Friday, May 19, 2017

Vertebral Body Tethering for Scoliosis

Since the first description of spinal fusions for the treatment of scoliosis over 100 years ago, there have been significant advancements in the surgical technique, which have led to improved fusion rates, lower complication frequency, greater three-dimensional correction of the deformity and more rapid postoperative recovery.  However, spine fusions mean fewer motion segments (less spine motion) which may lead to lower function in high-level physical activity (e.g. competitive athletics) and greater chance for spine arthritis. Hence preservation of spinal motion, particularly in the low back, is a highly attractive goal.  The desire to maintain spine motion has fueled the development of various growth modulation procedures, whose goals are correct the spinal deformity and maintain motion (without fusion).  One of these promising techniques which has gained traction in the last 10 years is vertebral body tethering (VBT).

The concept of VBT in scoliosis is to alter the relative vertebral growth (right vs. left) of the front of the spine.  This is accomplished by relative slowing the vertical growth on the convex side (by tensioning of the tether) with unloading of the concave side of the vertebra, to permit greater growth.  In order for growth modulation to occur the spine need to have enough spinal growth remaining.    

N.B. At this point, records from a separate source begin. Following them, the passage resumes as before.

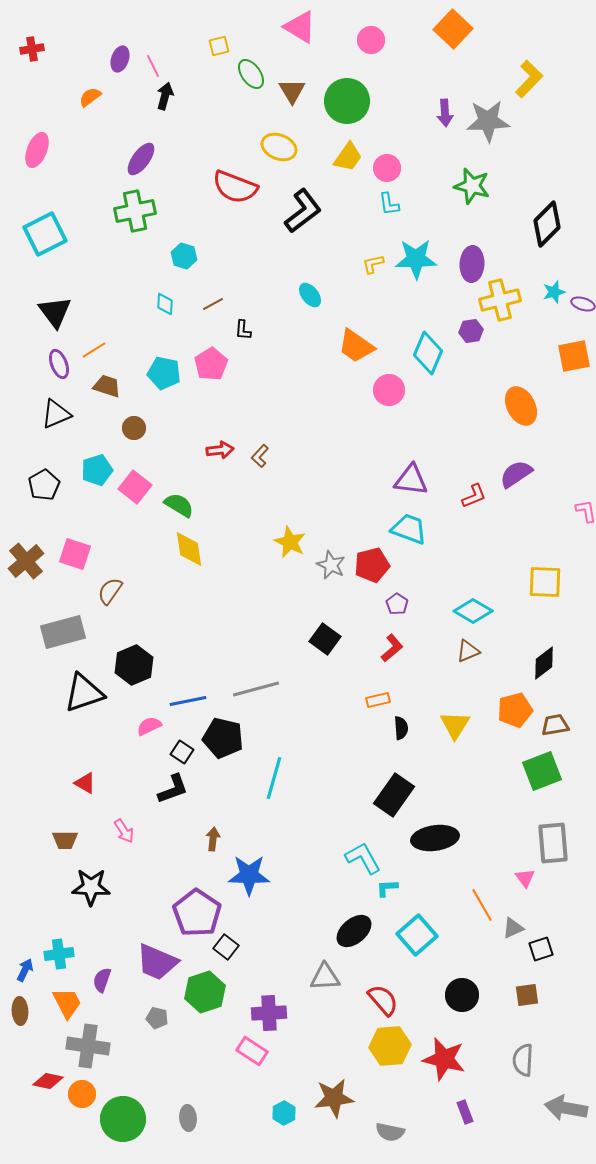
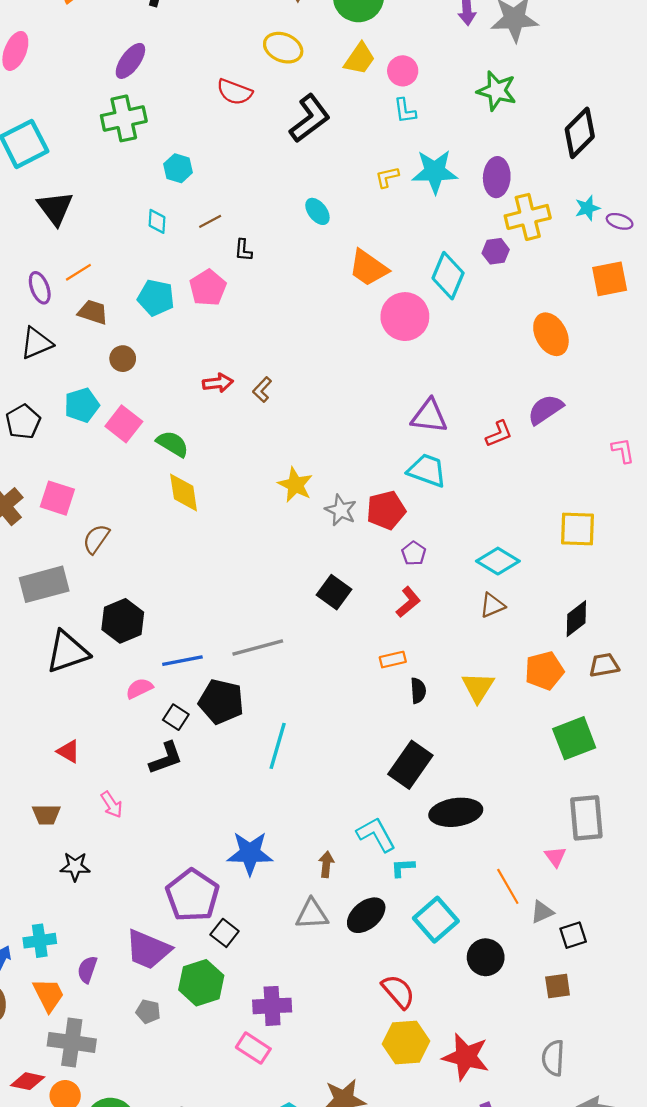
red semicircle: (235, 187) -> (234, 92), size x0.7
black triangle: (55, 312) -> (55, 208), moved
pink circle: (389, 390) -> (405, 317), size x1.4
brown trapezoid: (555, 725) -> (604, 665), moved
brown arrow: (213, 839) -> (326, 864), moved
black star: (91, 887) -> (75, 867), size x0.7
gray triangle: (325, 977) -> (312, 914), moved
black circle: (462, 995) -> (486, 957), moved

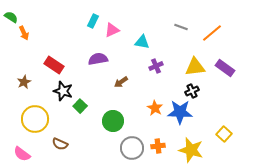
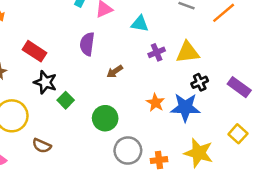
purple semicircle: (98, 59) -> (87, 44), turned -72
yellow triangle: (195, 67) -> (188, 52), moved
purple rectangle: (225, 68) -> (239, 87), moved
orange cross: (158, 146) -> (159, 160), moved

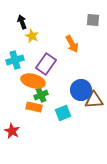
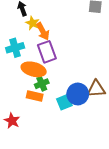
orange arrow: (72, 44) -> (43, 31), moved
purple rectangle: (46, 64) -> (47, 52), turned -55
blue circle: (81, 90) -> (78, 94), moved

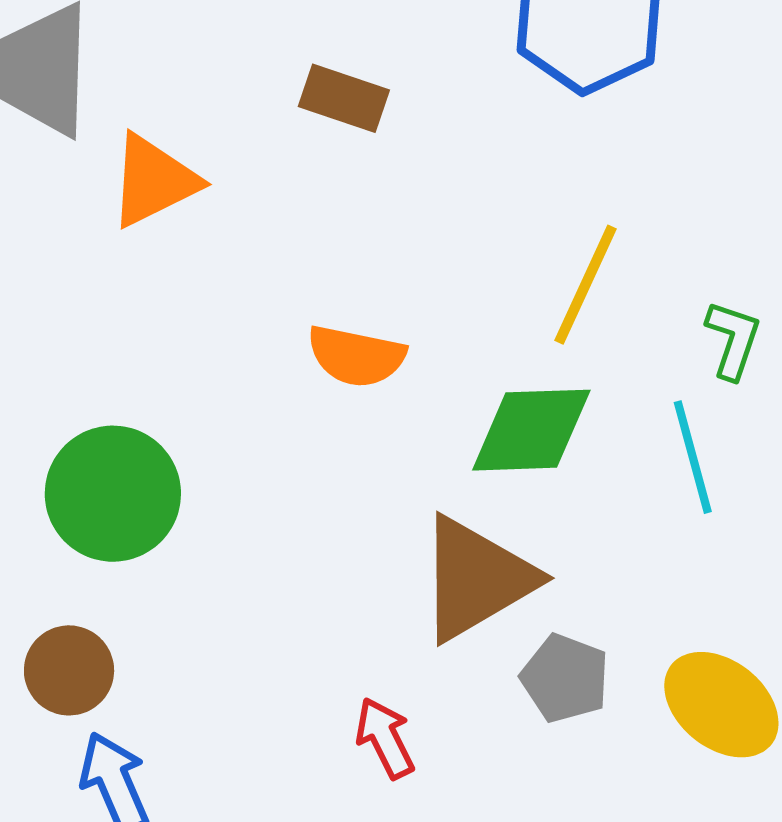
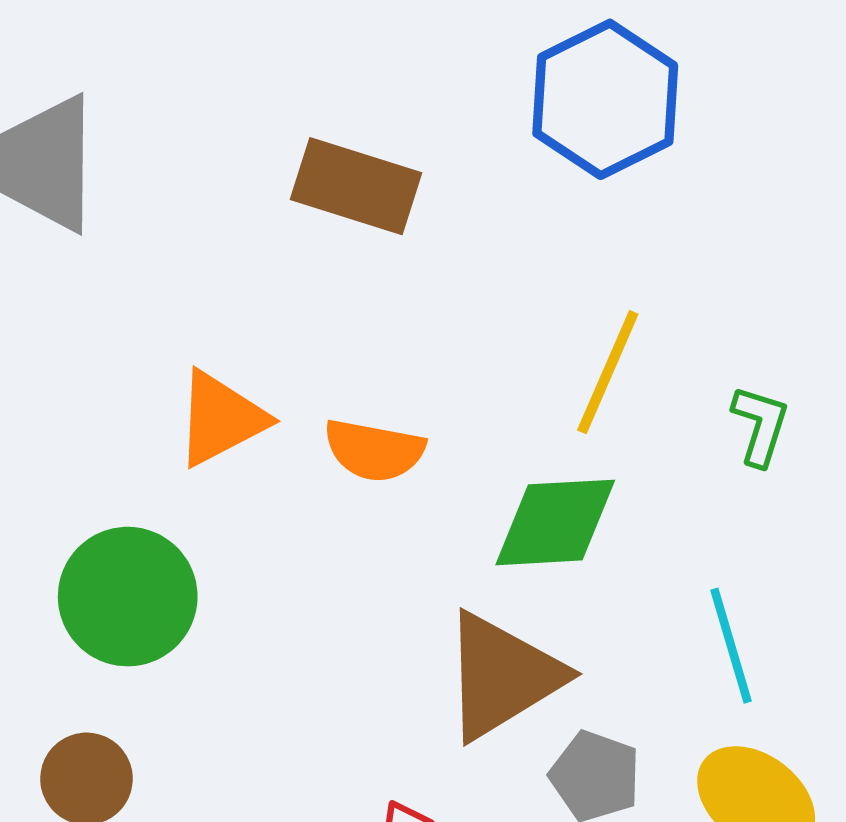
brown rectangle: (344, 98) -> (356, 186), size x1.4
orange triangle: (154, 181) -> (221, 419), moved
cyan line: (693, 457) -> (731, 646), moved

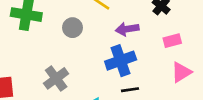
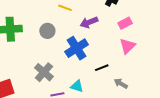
blue cross: (121, 61) -> (77, 48), moved
pink triangle: (181, 72) -> (127, 46), moved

 This is a patient 4 days after VBT
At present in 2017 there is no FDA-approved devices for use in the U.S. in a nonfusion, growth-modulation technique in a skeletally immature patients.  This means the use of this tether system to the children and adolescents is in an “off-label” manner. 

Studies on VBT in animal models have demonstrated proof of concept that tethering of the immature spine can alter its growth.  The first description of VBT use in humans was a case report in 2010.  Reports of VBT use in children/adolescents have been encouraging with a low frequency of complications.  At present there is limited data available on the use of VBT in skeletally-immature patients with scoliosis.